"Balance of Terror" is easily one of the most remarkable episodes of the whole series, let alone first season, and since it's the debut of the Romulans, essential to the whole franchise. It's the first time Star Trek got everything right the first shot, too.
So yeah, it's got a lot going for it.
It seems a little wrong, somehow, that the Romulans appeared for the first time before the Klingons. Both have a claim to representing in the series the Cold War conflict. The Romulans, I suppose, represented the more militaristic aspects, while the Klingons the cultural competition, which is certainly odd when you think of Klingons more as warriors and Romulans more for their isolated society. But really, it makes sense. Neither the Klingons nor Romulans actively fought against the Federation during Kirk's time. As presented in this episode, there was a war between the Romulan Star Empire and the Federation about a century before, but that's a long time ago by any standard, future or otherwise.
The crucial thing about the episode is that Kirk doesn't even know what Romulans look like. The past conflict was, of course, conducted entirely aboard starships. That's perhaps how it's easy to understand the difference between the cold warriors of the series. Klingons being more aggressive, they would be much more likely to present a personal appearance, whereas Romulans, who possess such technology as cloaking devices, are much more liable to keep to themselves, despite inclinations that lead to inevitable conflicts with its neighbors.
Anyway. That's nearly beside the point. The episode itself is like a fictional version of the Cuban Missile Crisis, a standoff that could potentially lead to a conflict neither side wants. This leaves Kirk in his most dramatic moment of command yet, which makes the events of "The Corbomite Maneuver" a few episodes earlier pale in comparison, and reveals the true strength of his character. He is a remarkably versatile individual, a real leader. What's surprising is that the enemy matches him in every sense. The enemy as a nuanced individual? That's the true genius of this episode. It dares to make such a case in the middle of the Cold War.

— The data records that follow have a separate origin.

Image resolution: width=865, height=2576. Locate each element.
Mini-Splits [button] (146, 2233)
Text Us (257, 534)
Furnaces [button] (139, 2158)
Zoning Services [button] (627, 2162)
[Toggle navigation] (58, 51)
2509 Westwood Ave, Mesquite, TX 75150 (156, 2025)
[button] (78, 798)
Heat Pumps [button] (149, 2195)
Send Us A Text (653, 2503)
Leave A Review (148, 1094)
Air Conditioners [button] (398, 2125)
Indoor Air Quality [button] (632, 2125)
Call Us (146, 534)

There was perhaps a thaw that had settled in between the real world forces. By the second season, there would in fact be a Russian, an instantly beloved one, serving in Kirk's crew. So it's perhaps not completely surprising that "Balance of Terror" could happen, but it's still the most mature, daring episode of the series yet, what it looks like at its best.
There's a fair bit of melodrama inserted into the story that serves as a little bit of distraction. One of the better aspects of this element, however, is the bigotry Spock faces when the Romulans are revealed to be closely related to his Vulcan ancestors. Seldom enough, Spock's heritage is addressed directly, as well as how it affects his place among a crew made up seemingly entirely of humans. He's the alien in the room, most often viewed by fans as the classic observer but more accurately described as the outsider. A few episodes later, "The Galileo Seven" presents this more directly, but "Balance" gets there first, another reason to consider this one a classic.